Recent volatility reminds us that new risks are testing standard defensive equity strategies. Portfolios that offer downside protection need to go beyond standard risk models and position themselves for changing challenges ranging from trade wars to European political instability.

Managing risk is an integral component of any investing strategy. But standard risk-management tools aren’t always adequate. Tracking error, for example, tells you how much a portfolio deviates from its benchmark, yet it doesn’t really indicate how hard performance might suffer in a market meltdown. Meanwhile, standard risk models are built to work on averages, over long periods of time, but aren’t designed to predict the potential fallout from specific events such as trade wars or Brexit.

Looking Out for Unexpected Risks

Portfolio managers must constantly be on the lookout for new risks. Of course, a solid strategy will be built on clear investment and risk-management processes. But even the best-laid plans can’t anticipate the myriad challenges that will arise along an investment journey.

In today’s markets, risk is a moving target. But three big risks that surfaced this year have escalated in recent weeks. Each requires a creative response. The goal should be to identify companies that are vulnerable as well as those that may present opportunities amid the uncertainty.

Risk 1: Trade Wars

The US-China trade war tops the list of new risks. Nobody can predict how it will unfold, so it would be imprudent to position a portfolio for a particular outcome. Still, it’s important to figure out which types of companies could get caught in the crossfire if things get worse. The technology and industrial sectors are both more exposed to trade winds than most. Yet a closer look within the sectors reveals that not all companies are equally at risk.

We assessed the revenue that is susceptible to trade wars within each sector as well as within key subindustries. For US companies, we defined non-US revenue as exposed, while for non-US stocks, we defined US revenue as exposed. Technology stands out as particularly exposed, but in the semiconductor and hardware industries, about 61% of revenue is at risk, while in software and services, only 42% of revenue is exposed (Display). Within industrials, about a third of industrial goods are exposed to trade wars versus 26% of services revenue. When we search for individual stocks within these sectors, companies with more revenue exposed to trade wars should be handled with care, in our view.

What Industries Are More Exposed to Trade-War Fallout?
What Industries Are More Exposed to Trade-War Fallout?

As of September 30, 2018
“Trade-war” revenue for US stocks is non-US revenue, and for non-US stocks is US revenue.
Source: FactSet, MSCI and AllianceBernstein (AB)

Risk 2: China’s Slowdown

Emerging markets have had a tough year. Uncertainty about China has been one of the big risk factors for investors in the developing world as the world’s second-largest economy struggles to manage a slowdown of growth. At the same time, China is trying to reduce debt levels across its economy and improve its environmental performance. These huge tasks are further complicated by the trade war with the US.

In this environment, investors need to be wary of companies with a large exposure to China. For example, our research shows that the returns of global stocks in industries with greater exposure to China, such as materials and semiconductors, have been hit especially hard in recent months (Display). Industries with less exposure to China, such as media and food retailing, have fared relatively well.
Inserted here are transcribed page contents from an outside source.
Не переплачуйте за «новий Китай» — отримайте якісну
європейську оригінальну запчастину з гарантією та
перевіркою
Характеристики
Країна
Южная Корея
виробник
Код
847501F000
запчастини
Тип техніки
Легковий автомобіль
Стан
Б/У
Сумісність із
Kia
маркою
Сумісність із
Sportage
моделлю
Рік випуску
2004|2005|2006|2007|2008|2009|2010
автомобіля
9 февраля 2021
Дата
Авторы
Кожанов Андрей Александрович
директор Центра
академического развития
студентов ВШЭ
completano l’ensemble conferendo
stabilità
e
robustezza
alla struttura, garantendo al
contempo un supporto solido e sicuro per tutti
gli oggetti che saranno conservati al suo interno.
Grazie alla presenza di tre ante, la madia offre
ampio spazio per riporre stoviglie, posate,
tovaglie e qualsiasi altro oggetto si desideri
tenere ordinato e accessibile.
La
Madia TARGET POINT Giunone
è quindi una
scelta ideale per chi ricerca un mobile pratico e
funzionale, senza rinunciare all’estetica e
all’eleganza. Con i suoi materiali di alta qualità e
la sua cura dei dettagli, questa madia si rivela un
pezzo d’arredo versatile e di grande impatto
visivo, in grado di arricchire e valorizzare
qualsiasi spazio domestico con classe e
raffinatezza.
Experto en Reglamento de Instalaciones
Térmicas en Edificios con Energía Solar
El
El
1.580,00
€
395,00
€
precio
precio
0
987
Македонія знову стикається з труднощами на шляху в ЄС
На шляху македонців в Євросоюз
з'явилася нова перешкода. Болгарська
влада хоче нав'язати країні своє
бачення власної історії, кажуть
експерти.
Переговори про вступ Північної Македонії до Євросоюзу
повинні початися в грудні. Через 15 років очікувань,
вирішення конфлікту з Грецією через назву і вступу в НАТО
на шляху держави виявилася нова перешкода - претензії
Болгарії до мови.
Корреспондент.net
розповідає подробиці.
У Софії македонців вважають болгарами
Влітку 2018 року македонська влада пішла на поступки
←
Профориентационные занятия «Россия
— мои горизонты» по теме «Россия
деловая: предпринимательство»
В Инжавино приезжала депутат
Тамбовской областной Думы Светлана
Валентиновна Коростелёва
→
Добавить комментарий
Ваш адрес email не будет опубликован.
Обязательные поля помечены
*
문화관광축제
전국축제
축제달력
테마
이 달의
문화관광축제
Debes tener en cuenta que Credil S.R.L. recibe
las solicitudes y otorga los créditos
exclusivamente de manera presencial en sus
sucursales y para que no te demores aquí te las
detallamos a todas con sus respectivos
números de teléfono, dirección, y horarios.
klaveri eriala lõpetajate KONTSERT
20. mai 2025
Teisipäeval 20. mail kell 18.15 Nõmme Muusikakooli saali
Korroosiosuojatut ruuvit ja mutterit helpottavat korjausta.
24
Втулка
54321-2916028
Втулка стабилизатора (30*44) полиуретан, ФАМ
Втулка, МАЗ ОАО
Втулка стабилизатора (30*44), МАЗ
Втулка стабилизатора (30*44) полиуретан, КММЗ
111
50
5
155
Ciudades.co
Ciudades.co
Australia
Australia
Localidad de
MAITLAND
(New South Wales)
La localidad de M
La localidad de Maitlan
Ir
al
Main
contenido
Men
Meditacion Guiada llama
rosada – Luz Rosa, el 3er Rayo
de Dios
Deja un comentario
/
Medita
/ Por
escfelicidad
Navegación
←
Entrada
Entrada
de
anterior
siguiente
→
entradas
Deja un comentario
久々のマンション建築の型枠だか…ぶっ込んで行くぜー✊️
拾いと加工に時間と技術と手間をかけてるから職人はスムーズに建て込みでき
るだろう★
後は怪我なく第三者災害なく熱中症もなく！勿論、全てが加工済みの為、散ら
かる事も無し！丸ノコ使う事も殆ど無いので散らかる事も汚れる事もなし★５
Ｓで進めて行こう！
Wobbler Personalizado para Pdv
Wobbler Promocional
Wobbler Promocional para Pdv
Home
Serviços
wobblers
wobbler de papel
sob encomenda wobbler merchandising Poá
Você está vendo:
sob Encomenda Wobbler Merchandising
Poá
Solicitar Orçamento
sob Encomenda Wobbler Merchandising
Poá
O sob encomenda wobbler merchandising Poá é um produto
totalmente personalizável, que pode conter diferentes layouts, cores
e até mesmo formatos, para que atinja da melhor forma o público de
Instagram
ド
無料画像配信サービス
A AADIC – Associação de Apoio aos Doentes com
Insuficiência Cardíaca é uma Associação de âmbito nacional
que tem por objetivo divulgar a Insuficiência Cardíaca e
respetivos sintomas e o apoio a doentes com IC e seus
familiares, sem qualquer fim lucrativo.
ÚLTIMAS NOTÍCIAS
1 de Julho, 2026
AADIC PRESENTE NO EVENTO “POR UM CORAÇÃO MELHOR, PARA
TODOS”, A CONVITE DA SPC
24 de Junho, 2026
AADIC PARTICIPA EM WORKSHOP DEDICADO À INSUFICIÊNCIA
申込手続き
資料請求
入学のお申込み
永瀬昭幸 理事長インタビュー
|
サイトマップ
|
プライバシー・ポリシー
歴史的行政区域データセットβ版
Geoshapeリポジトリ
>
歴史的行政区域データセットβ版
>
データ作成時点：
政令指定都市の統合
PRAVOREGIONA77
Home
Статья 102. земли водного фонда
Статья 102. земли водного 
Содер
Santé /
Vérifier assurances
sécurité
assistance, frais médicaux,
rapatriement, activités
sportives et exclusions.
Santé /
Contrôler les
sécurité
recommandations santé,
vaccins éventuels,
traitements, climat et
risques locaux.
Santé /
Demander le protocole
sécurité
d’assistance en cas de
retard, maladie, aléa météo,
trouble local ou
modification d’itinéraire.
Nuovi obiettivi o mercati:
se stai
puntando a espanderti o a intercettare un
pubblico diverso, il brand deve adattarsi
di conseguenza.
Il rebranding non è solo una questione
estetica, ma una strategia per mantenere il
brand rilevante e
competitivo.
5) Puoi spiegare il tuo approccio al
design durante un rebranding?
China Exposure Matters for Global Stocks
China Exposure Matters for Global Stocks

Past performance and current analysis do not guarantee future results.
Industry exposure is based on a weighted average as of May 31, 2018.
Returns shown in US-dollar terms from June 1, 2018 through October 31, 2018.
Source: FactSet, MSCI and AllianceBernstein (AB)

Looking even closer, the one real outlier, tech hardware, is largely driven by the results of Apple. When Apple is excluded from the industry (the orange diamonds in the Display above), the pattern holds up really well.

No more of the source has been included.